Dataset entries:
=-=-=
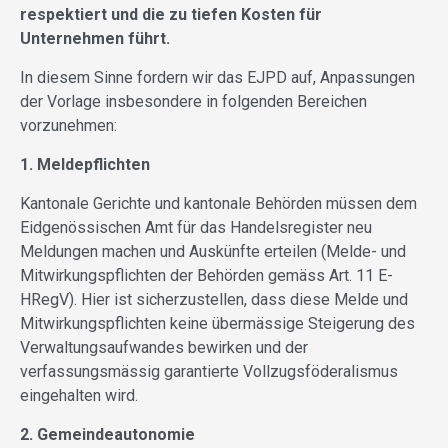
respektiert und die zu tiefen Kosten für
Unternehmen führt.
In diesem Sinne fordern wir das EJPD auf, Anpassungen
der Vorlage insbesondere in folgenden Bereichen
vorzunehmen:
1. Meldepflichten
Kantonale Gerichte und kantonale Behörden müssen dem
Eidgenössischen Amt für das Handelsregister neu
Meldungen machen und Auskünfte erteilen (Melde- und
Mitwirkungspflichten der Behörden gemäss Art. 11 E-
HRegV). Hier ist sicherzustellen, dass diese Melde und
Mitwirkungspflichten keine übermässige Steigerung des
Verwaltungsaufwandes bewirken und der
verfassungsmässig garantierte Vollzugsföderalismus
eingehalten wird.
2. Gemeindeautonomie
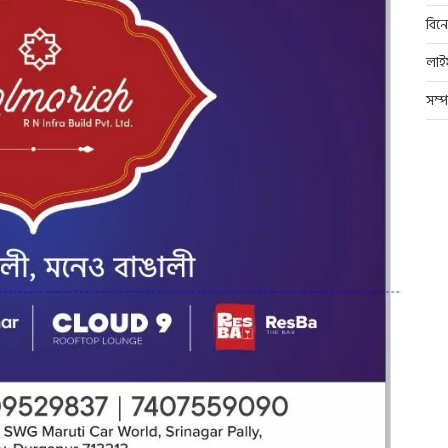
বিন
লাই
সম্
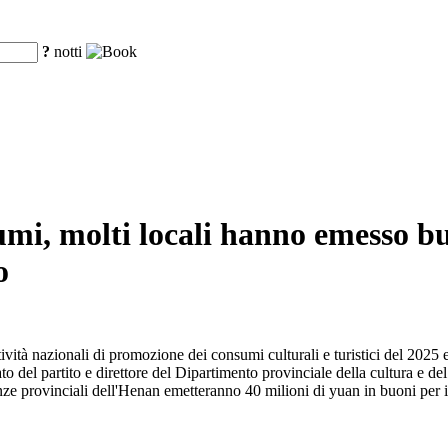
?
notti
sumi, molti locali hanno emesso b
o
ività nazionali di promozione dei consumi culturali e turistici del 2025 
del partito e direttore del Dipartimento provinciale della cultura e del 
e provinciali dell'Henan emetteranno 40 milioni di yuan in buoni per il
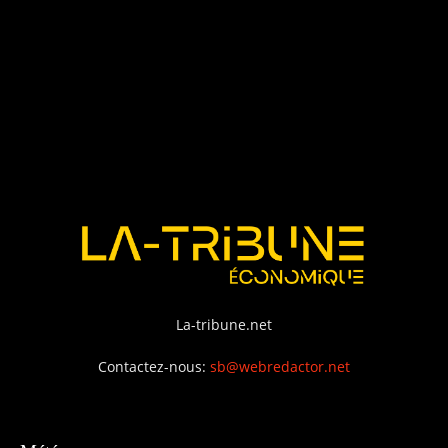
La-tribune.net
Contactez-nous:
sb@webredactor.net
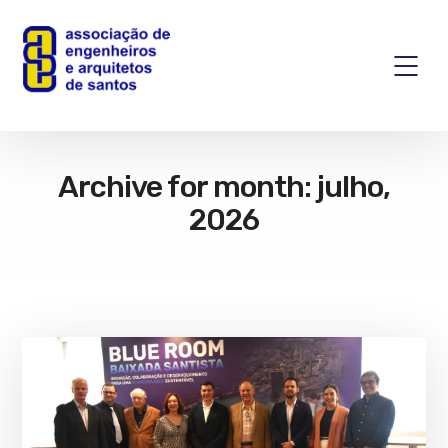
Archive for month: julho,
2026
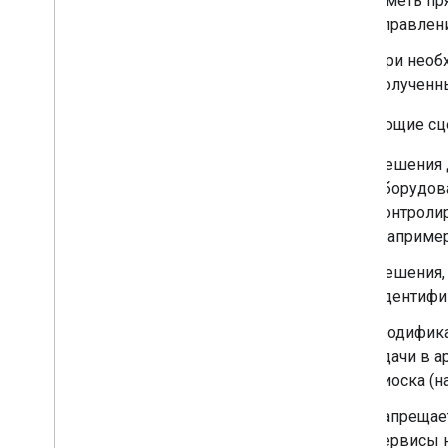
Иметь пр
Перенесите существующие
управлен
устройства на AMAPI
Подготовка среды и регистрация
При необ
пользователей
полученны
Доверие устройств от Android
Enterprise
Следующие сце
Доступные сигналы доверия
устройству
Решения д
Зарегистрируйтесь для доступа к
оборудова
сигналам доверия устройства
контролир
Управление пользовательскими
приложениями
(наприме
Примечания к выпуску AMAPI SDK
Решения, 
идентифи
Управление приложениями
Поддержка управления
Модифика
приложениями
сдачи в 
Управляйте обновлениями
киоска (н
приложений
Поддержка веб-приложений
Запрещае
Поддержка управляемых
сервисы н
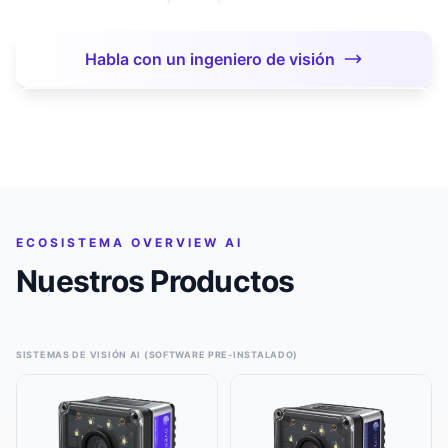
Habla con un ingeniero de visión
Ver Nuestros Productos
ECOSISTEMA OVERVIEW AI
Nuestros Productos
SISTEMAS DE VISIÓN AI (SOFTWARE PRE-INSTALADO)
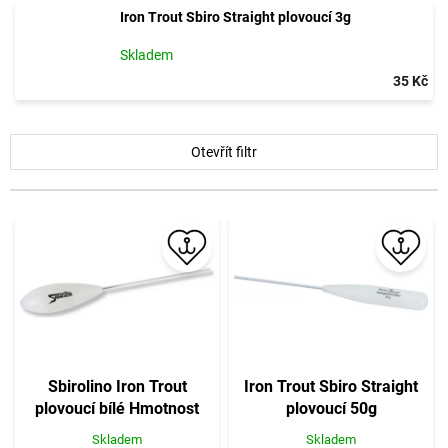
Iron Trout Sbiro Straight plovoucí 3g
Skladem
35 Kč
V
Otevřít filtr
ý
p
i
s
p
r
o
d
u
k
t
Sbirolino Iron Trout
Iron Trout Sbiro Straight
ů
plovoucí bílé Hmotnost
plovoucí 50g
15g
Skladem
Skladem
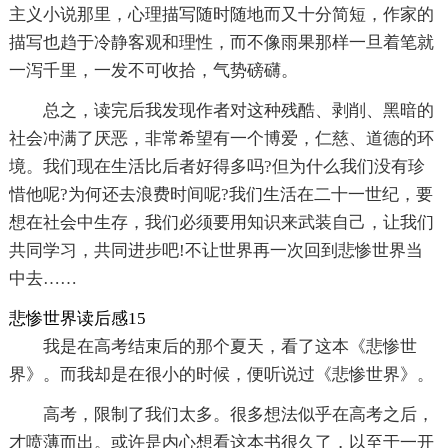
主义小说那里，心理描写随时随地而又十分简短，作家的
描写也趋于冷静客观和理性，而不像雨果那样一旦着笔就
一泻千里，一发不可收拾，气势磅礴。
总之，读完后我发现作者对这种残酷、剥削、黑暗的
社会冲满了厌恶，非常希望有一个博爱，仁慈、道德的环
境。我们现在生活比后者好得多吗?但为什么我们没有珍
惜他呢?为何还去浪费时间呢?我们生活在二十一世纪，要
想在社会中生存，我们必须要用知识来武装自己，让我们
共同学习，共同进步吧!不让世界再一次回到悲惨世界当
中去……
悲惨世界读后感15
我是在高考结束后的那个夏天，看了这本《悲惨世
界》。而我却是在很小的时候，便听说过《悲惨世界》。
高考，限制了我们太多。很多想法似乎在高考之后，
才喷薄而出。或许是内心想看这本书很久了，以至于一开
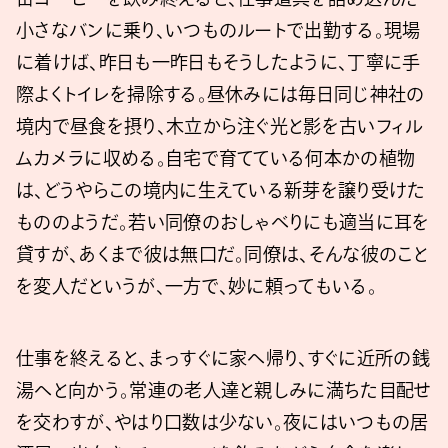
小さなバンに乗り、いつものルートで出勤する。現場
に着けば、昨日も一昨日もそうしたように、丁寧に手
際よくトイレを掃除する。昼休みには毎日同じ神社の
境内で昼食を摂り、木立から注ぐ光と影を古いフィル
ムカメラに収める。自宅で育てている何本かの植物
は、どうやらこの境内に生えている新芽を譲り受けた
もののようだ。若い同僚のおしゃべりにも適当に耳を
貸すが、あくまで彼は無口だ。同僚は、そんな彼のこと
を変人だというが、一方で、妙に頼ってもいる。
仕事を終えると、まっすぐに家へ帰り、すぐに近所の銭
湯へと向かう。常連の老人達と親しみに満ちた目配せ
を交わすが、やはり口数は少ない。夜にはいつもの居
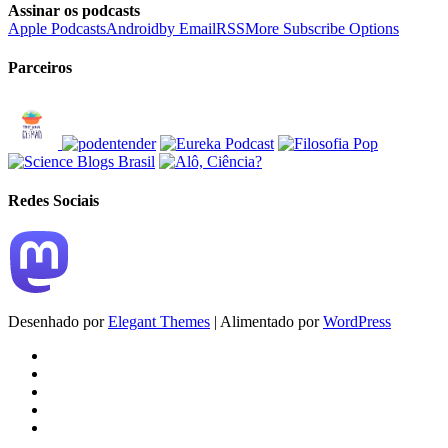
Assinar os podcasts
Apple Podcasts
Android
by Email
RSS
More Subscribe Options
Parceiros
Redes Sociais
Desenhado por
Elegant Themes
| Alimentado por
WordPress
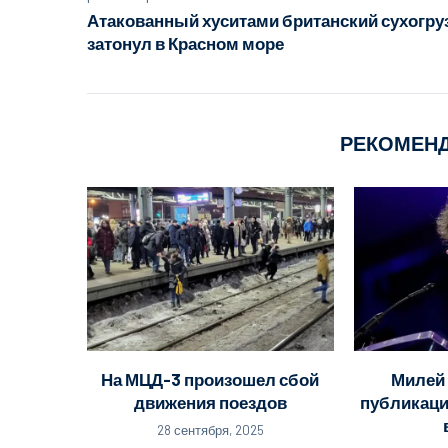
Атакованный хуситами британский сухогру
затонул в Красном море
РЕКОМЕН
На МЦД-3 произошел сбой
Милей 
движения поездов
публикаци
28 сентября, 2025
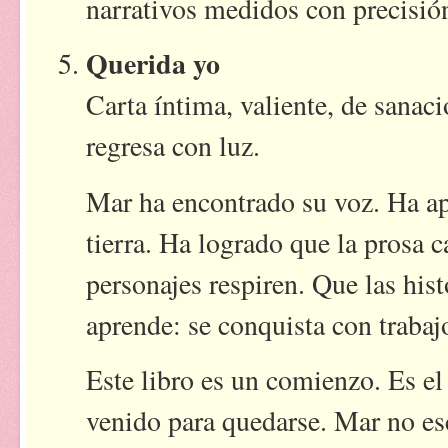
narrativos medidos con precisió
Querida yo
Carta íntima, valiente, de sanac
regresa con luz.
Mar ha encontrado su voz. Ha apr
tierra. Ha logrado que la prosa c
personajes respiren. Que las hist
aprende: se conquista con trabaj
Este libro es un comienzo. Es el
venido para quedarse. Mar no es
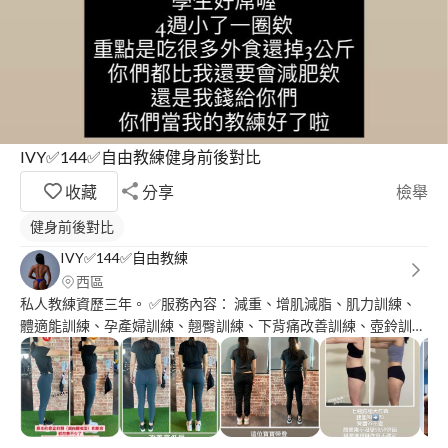
IVY✅144✅自由教練健身前後對比
收藏
分享
檢舉
健身前後對比
IVY✅144✅自由教練
西區
私人教練資歷三年。 ✅服務內容： 減重、增肌減脂、肌力訓練、
體適能訓練、孕產婦訓練、翹臀訓練、下背痛改善訓練、壺鈴訓
練、TRX懸吊訓練、體態雕塑。 ✅證照與經歷： NSCA美國國家肌
力與體能協會CPT私人教練證照 PPES懷孕及產後婦女訓練專家
KettleBell Concepts (KBC)國際壺鈴Level1 LowBack Exercise
(LBE) 下背痛運動訓練 FGT功能性臀部訓練 TRX-STC懸吊訓練 台
灣體適能運動發展協會C級健身指導員 中華民國健身運動協會健身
=-=-=
Repeat the entries exactly, pictures left out.

respektiert und die zu tiefen Kosten für
Unternehmen führt.
In diesem Sinne fordern wir das EJPD auf, Anpassungen
der Vorlage insbesondere in folgenden Bereichen
vorzunehmen:
1. Meldepflichten
Kantonale Gerichte und kantonale Behörden müssen dem
Eidgenössischen Amt für das Handelsregister neu
Meldungen machen und Auskünfte erteilen (Melde- und
Mitwirkungspflichten der Behörden gemäss Art. 11 E-
HRegV). Hier ist sicherzustellen, dass diese Melde und
Mitwirkungspflichten keine übermässige Steigerung des
Verwaltungsaufwandes bewirken und der
verfassungsmässig garantierte Vollzugsföderalismus
eingehalten wird.
2. Gemeindeautonomie
বিন
লাই
সম্
?
notti
sumi, molti locali hanno emesso b
o
ività nazionali di promozione dei consumi culturali e turistici del 2025 
del partito e direttore del Dipartimento provinciale della cultura e del 
e provinciali dell'Henan emetteranno 40 milioni di yuan in buoni per il
La-tribune.net
Contactez-nous:
sb@webredactor.net
Archive for month: julho,
2026
Иметь пр
Перенесите существующие
управлен
устройства на AMAPI
Подготовка среды и регистрация
При необ
пользователей
полученны
Доверие устройств от Android
Enterprise
Следующие сце
Доступные сигналы доверия
устройству
Решения д
Зарегистрируйтесь для доступа к
оборудова
сигналам доверия устройства
контролир
Управление пользовательскими
приложениями
(наприме
Примечания к выпуску AMAPI SDK
Решения, 
идентифи
Управление приложениями
Поддержка управления
Модифика
приложениями
сдачи в 
Управляйте обновлениями
киоска (н
приложений
Поддержка веб-приложений
Запрещае
Поддержка управляемых
сервисы н
Habla con un ingeniero de visión
Ver Nuestros Productos
ECOSISTEMA OVERVIEW AI
Nuestros Productos
SISTEMAS DE VISIÓN AI (SOFTWARE PRE-INSTALADO)
Iron Trout Sbiro Straight plovoucí 3g
Skladem
35 Kč
V
Otevřít filtr
ý
p
i
s
p
r
o
d
u
k
t
Sbirolino Iron Trout
Iron Trout Sbiro Straight
ů
plovoucí bílé Hmotnost
plovoucí 50g
15g
Skladem
Skladem
主义小说那里，心理描写随时随地而又十分简短，作家的
描写也趋于冷静客观和理性，而不像雨果那样一旦着笔就
一泻千里，一发不可收拾，气势磅礴。
总之，读完后我发现作者对这种残酷、剥削、黑暗的
社会冲满了厌恶，非常希望有一个博爱，仁慈、道德的环
境。我们现在生活比后者好得多吗?但为什么我们没有珍
惜他呢?为何还去浪费时间呢?我们生活在二十一世纪，要
想在社会中生存，我们必须要用知识来武装自己，让我们
共同学习，共同进步吧!不让世界再一次回到悲惨世界当
中去……
悲惨世界读后感15
我是在高考结束后的那个夏天，看了这本《悲惨世
界》。而我却是在很小的时候，便听说过《悲惨世界》。
高考，限制了我们太多。很多想法似乎在高考之后，
才喷薄而出。或许是内心想看这本书很久了，以至于一开
小さなバンに乗り、いつものルートで出勤する。現場
に着けば、昨日も一昨日もそうしたように、丁寧に手
際よくトイレを掃除する。昼休みには毎日同じ神社の
境内で昼食を摂り、木立から注ぐ光と影を古いフィル
ムカメラに収める。自宅で育てている何本かの植物
は、どうやらこの境内に生えている新芽を譲り受けた
もののようだ。若い同僚のおしゃべりにも適当に耳を
貸すが、あくまで彼は無口だ。同僚は、そんな彼のこと
を変人だというが、一方で、妙に頼ってもいる。
仕事を終えると、まっすぐに家へ帰り、すぐに近所の銭
湯へと向かう。常連の老人達と親しみに満ちた目配せ
を交わすが、やはり口数は少ない。夜にはいつもの居
Assinar os podcasts
Apple Podcasts
Android
by Email
RSS
More Subscribe Options
Parceiros
Redes Sociais
Desenhado por
Elegant Themes
| Alimentado por
WordPress
Атакованный хуситами британский сухогру
затонул в Красном море
РЕКОМЕН
На МЦД-3 произошел сбой
Милей 
движения поездов
публикаци
28 сентября, 2025
narrativos medidos con precisió
Querida yo
Carta íntima, valiente, de sanac
regresa con luz.
Mar ha encontrado su voz. Ha apr
tierra. Ha logrado que la prosa c
personajes respiren. Que las hist
aprende: se conquista con trabaj
Este libro es un comienzo. Es el
venido para quedarse. Mar no es
IVY✅144✅自由教練健身前後對比
收藏
分享
檢舉
健身前後對比
IVY✅144✅自由教練
西區
私人教練資歷三年。 ✅服務內容： 減重、增肌減脂、肌力訓練、
體適能訓練、孕產婦訓練、翹臀訓練、下背痛改善訓練、壺鈴訓
練、TRX懸吊訓練、體態雕塑。 ✅證照與經歷： NSCA美國國家肌
力與體能協會CPT私人教練證照 PPES懷孕及產後婦女訓練專家
KettleBell Concepts (KBC)國際壺鈴Level1 LowBack Exercise
(LBE) 下背痛運動訓練 FGT功能性臀部訓練 TRX-STC懸吊訓練 台
灣體適能運動發展協會C級健身指導員 中華民國健身運動協會健身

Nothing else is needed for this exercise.